= Saved entries =
________________________

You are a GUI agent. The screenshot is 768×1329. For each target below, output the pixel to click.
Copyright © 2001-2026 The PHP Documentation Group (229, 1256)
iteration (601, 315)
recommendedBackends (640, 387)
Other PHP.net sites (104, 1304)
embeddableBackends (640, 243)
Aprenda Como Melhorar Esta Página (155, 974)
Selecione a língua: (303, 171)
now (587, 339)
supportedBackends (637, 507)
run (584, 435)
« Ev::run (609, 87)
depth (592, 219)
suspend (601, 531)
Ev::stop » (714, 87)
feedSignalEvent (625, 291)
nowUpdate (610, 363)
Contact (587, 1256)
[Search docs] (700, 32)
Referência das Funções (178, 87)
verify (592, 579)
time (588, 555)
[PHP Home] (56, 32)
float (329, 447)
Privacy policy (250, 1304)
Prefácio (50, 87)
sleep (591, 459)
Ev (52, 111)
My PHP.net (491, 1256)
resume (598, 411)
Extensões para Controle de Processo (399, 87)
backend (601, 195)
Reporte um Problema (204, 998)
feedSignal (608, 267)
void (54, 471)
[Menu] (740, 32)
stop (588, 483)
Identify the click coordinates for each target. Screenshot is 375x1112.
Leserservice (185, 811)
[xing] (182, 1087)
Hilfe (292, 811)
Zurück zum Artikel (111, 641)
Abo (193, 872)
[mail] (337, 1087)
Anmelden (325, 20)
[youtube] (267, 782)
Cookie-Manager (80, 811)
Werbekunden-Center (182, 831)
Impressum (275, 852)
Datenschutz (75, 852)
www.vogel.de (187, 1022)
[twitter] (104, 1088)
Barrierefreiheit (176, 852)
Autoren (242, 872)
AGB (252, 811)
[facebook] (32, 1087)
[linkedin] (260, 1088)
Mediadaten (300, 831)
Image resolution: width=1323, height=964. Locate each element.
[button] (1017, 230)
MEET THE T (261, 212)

________________________

= Exercise objective =
Go through the entries. Report every line that contains the word "each".

= Written solution =
You are a GUI agent. The screenshot is 768×1329. For each target below, output the pixel to click.
Identify the click coordinates for each target. Screenshot is 375x1112.
Image resolution: width=1323, height=964. Locate each element.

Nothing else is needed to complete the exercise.